The dirigible, supplied with sufficient power, need not fear the storm; it can rise above it, or go around it. The only danger from storm in any case lies in being blown from the course, for while the ship is moving with the storm it is in no danger, since it travels at the same speed as the wind, and the passengers would be in absolutely quiet air, so that a candle might be lighted on deck. Methods of docking and housing the big ships must be devised, but several have been proposed that reduce the danger of landing by making it unnecessary for the ship to come to earth.”

But the revolutionizing influence on aircraft of the future Mr. Tesla believes to lie in the possibility of transmitting power to them through the air.

“For years,” he said, ” I have advocated my system of wireless transmission of power which is now perfectly practicable and I am looking confidently to its adoption and further development. In the system I have developed, distance is of absolutely no consequence. That is to say, a Zeppelin vessel would receive the same power whether it was 12,000 miles away or immediately above the power plant. The application of wireless power for aerial propulsion will do away with a great deal of complication and waste, and it is difficult to imagine that a more perfect means will ever be found to transport human beings to great distances economically. The power supply is virtually unlimited, as any number of power plants can be operated together, supplying energy to airships just as trains running on tracks are now supplied with electrical energy through rails or wires.

“The transmission of power by wireless will do away with the present necessity for carrying fuel on the airplane or airship. The motors of the plane or airship will be energized by this transmitted power, and there will be no such thing as a limitation on their radius of action, since they can pick up power at any point on the globe.

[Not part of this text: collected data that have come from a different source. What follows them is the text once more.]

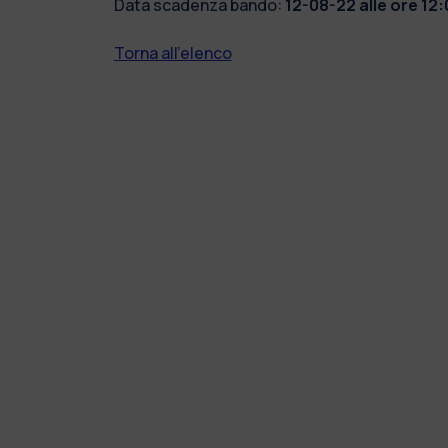
Data scadenza bando:
12-08-22 alle ore 12
Torna all'elenco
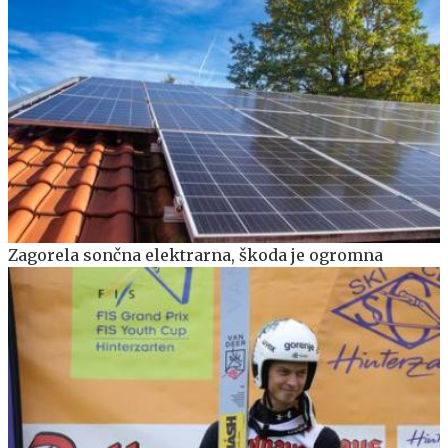
Zagorela sončna elektrarna, škoda je ogromna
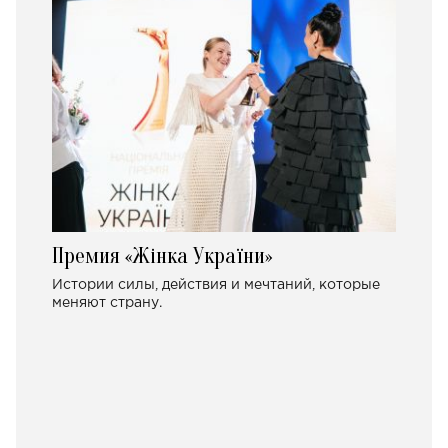
Премия «Жінка України»
Истории силы, действия и мечтаний, которые
меняют страну.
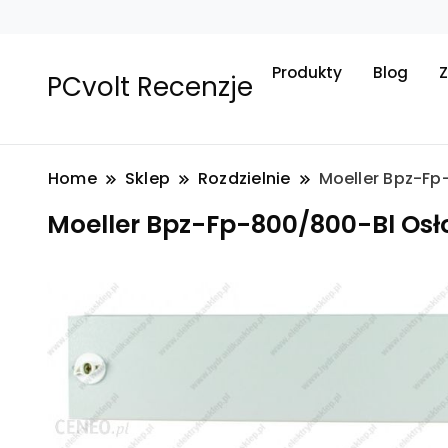
Produkty
Blog
Z
PCvolt Recenzje
Home
Sklep
Rozdzielnie
Moeller Bpz-Fp
Moeller Bpz-Fp-800/800-Bl Osł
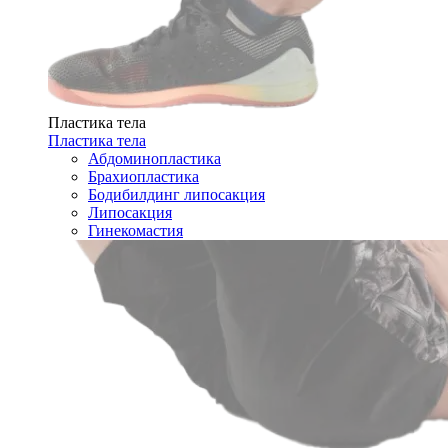
Пластика тела
Пластика тела
Абдоминопластика
Брахиопластика
Бодибилдинг липосакция
Липосакция
Гинекомастия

“The advance of science to this point, however, is attended with terrible risks for the world. We are facing a condition that is positively appalling if we ever permit warfare to invade the earth again. For up to the present war the main destructive force was provided by guns which are limited by the size of the projectile and the distance it can be thrown. In the future nations will fight each other thousands of miles apart. No soldier will see his enemy. In fact future wars will not be conducted by men directly but by the forces which if let loose may well destroy civilization completely. If war comes again, I look for the extensive use of self-propelled air vehicles carrying enormous charges of explosive which will be sent from any point to another to do their destructive work, with no human being aboard to guide them. The distance to which they can be sent is practically unlimited and the amount of explosive they can carry is likewise practically unlimited. It is practicable to send such an air vessel say to a distance of four or five thousand miles and so control its course either gyroscopically or electrically that it will land at the exact spot where it is intended to have it land, within a few feet, and its cargo of explosive can there be detonated.

“This cannot be done by means of the present wireless plants, but with a proper plant it can be done, and we have here the appalling prospect of a war between nations at a distance of thousands of miles, with weapons so destructive and demoralizing that the world could not endure them. That is why there must be no more war.”